Using data from the American Community Survey and National Health Interview Survey, we estimate that more than 1.5 million teachers and 2.3 million (or 27% of) faculty and staff who are likely to have contact with students are at high risk of COVID-19 complications, while 30% of non-Hispanic Black and 33% of Hispanic workers likely to have contact with students are at high risk. Support staff are at highest risk. Roughly half of all transportation workers (mainly comprised of bus drivers, whose median age is over 50), 39% of food service workers, and 36% of janitorial and groundskeeping staff are at high risk of complication from COVID-19. These risks are not spread evenly – 61% of Hispanic transportation workers and 51% of Hispanic food service workers are at high risk. We define high-risk as having 2 or more of the following risk factors: age >60, diabetes, hypertension, cardiovascular disease, arthritis, stroke, heart attack, asthma and history of cancer. Because the risk factors on which we could obtain data are limited, we likely underestimate the percentage of school personnel at high risk of COVID-19 complications. Additionally, many low- or medium-risk education workers live with and/or care for high-risk people, which further increases the overall health risks of in-person instruction.
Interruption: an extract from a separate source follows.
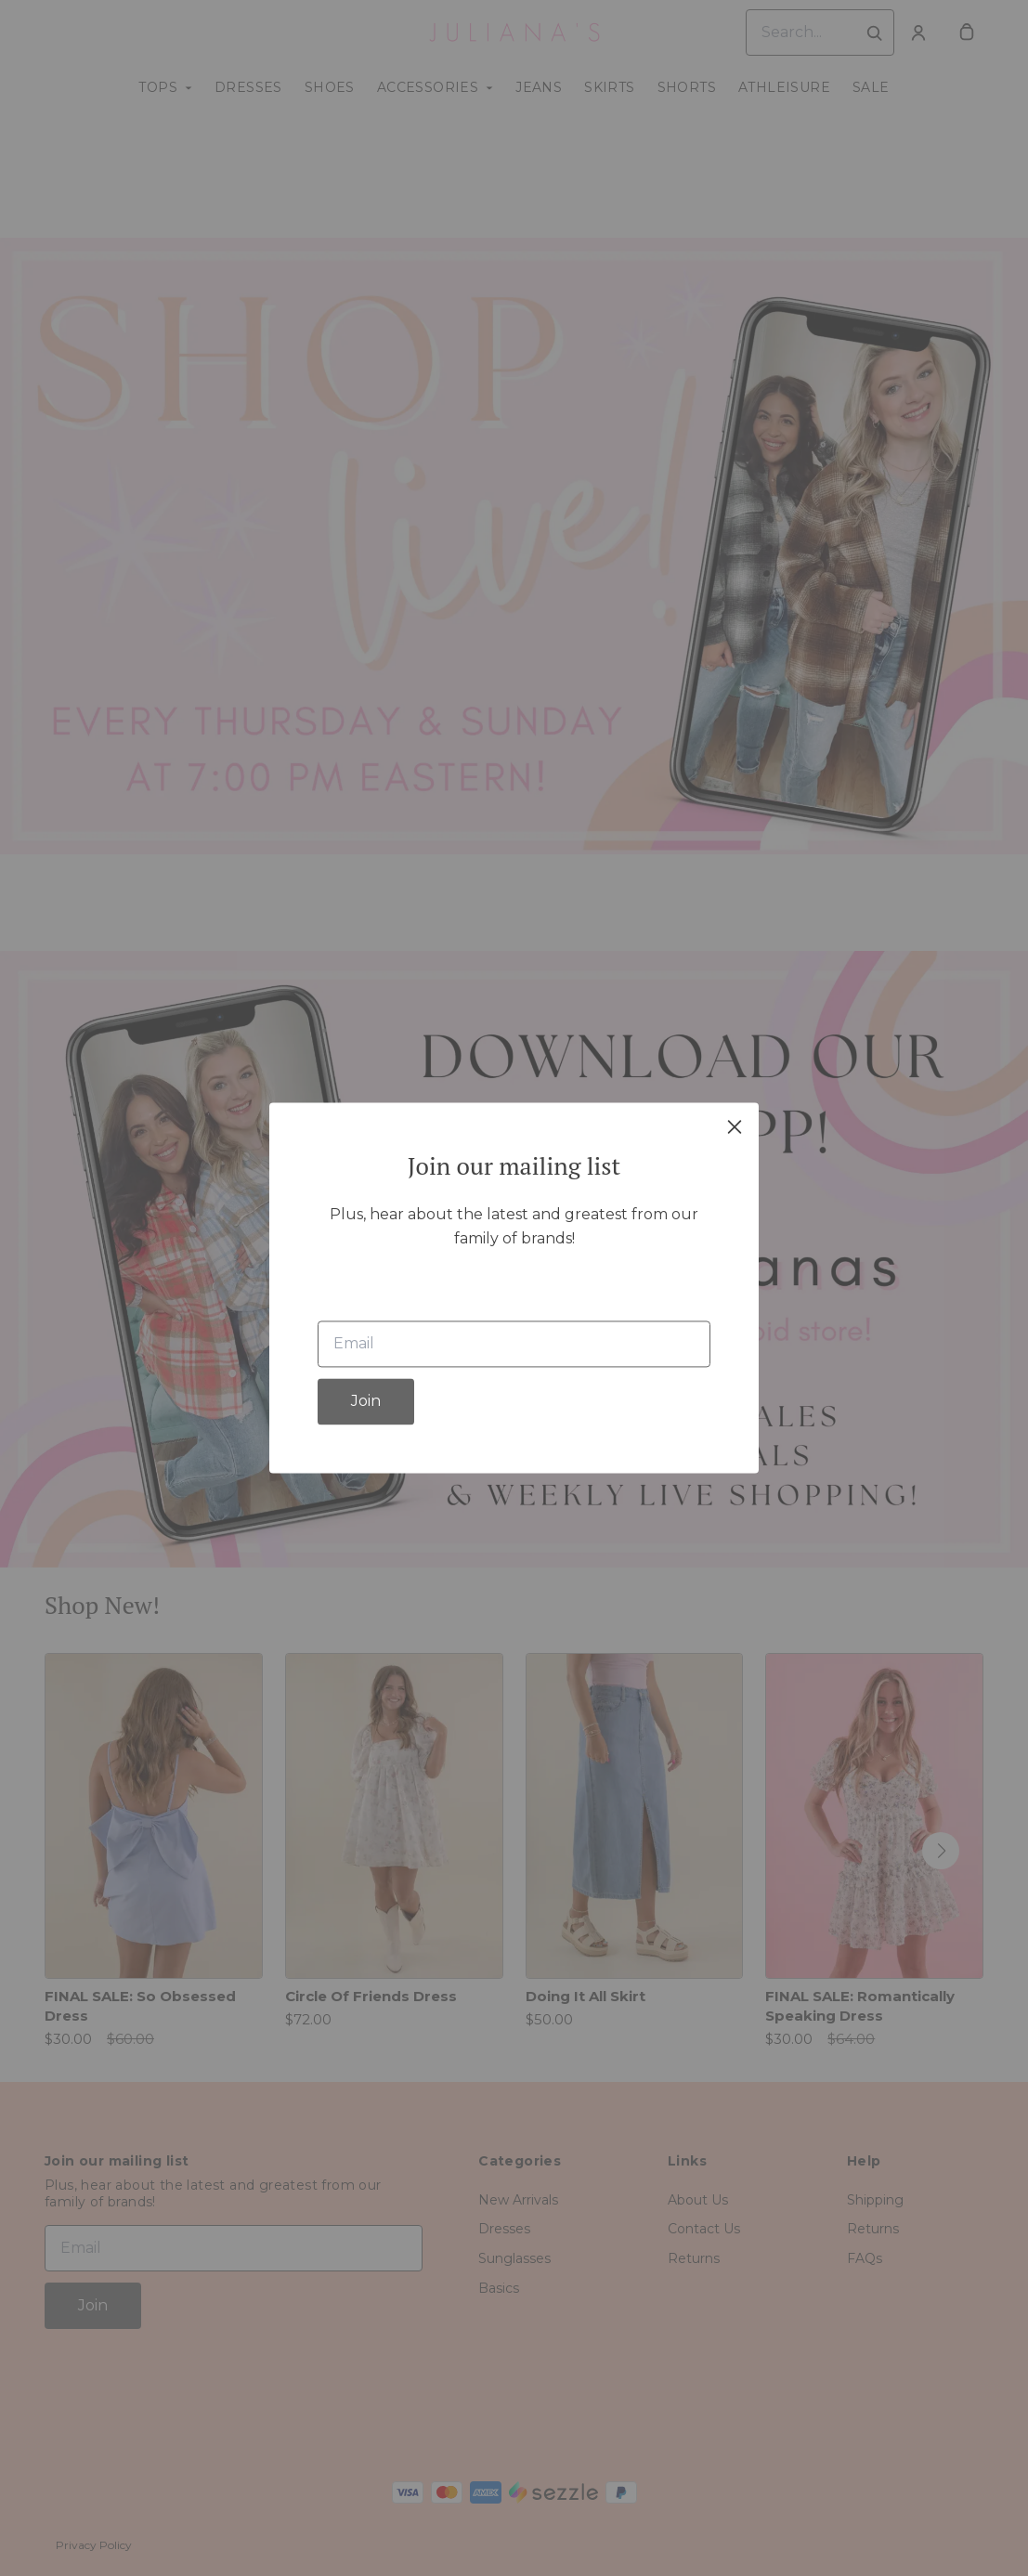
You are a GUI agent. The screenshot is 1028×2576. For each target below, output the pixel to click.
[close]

Finally, the grandparents or other close family members of school-aged children who are at elevated risk for COVID complications are also put in harm’s way when in-person instruction resumes – a recent Kaiser Family Foundation study found that “about 6% of people age 65 or older, or about 3.3 million people, lived in a household with a school-age child (ages 5-18) in 2018.

As the NAS notes, decisions regarding the reopening of schools should include careful consideration of many important factors and will vary by the characteristics and circumstances of schools and school districts and the communities they serve. IHS Markit is compiling data like those discussed above, at the state and local levels, through our Resilience Dashboard and other databases, on health and economic factors of interest to decision makers in formulating their policies regarding the COVID-19 pandemic and other potential disruptions.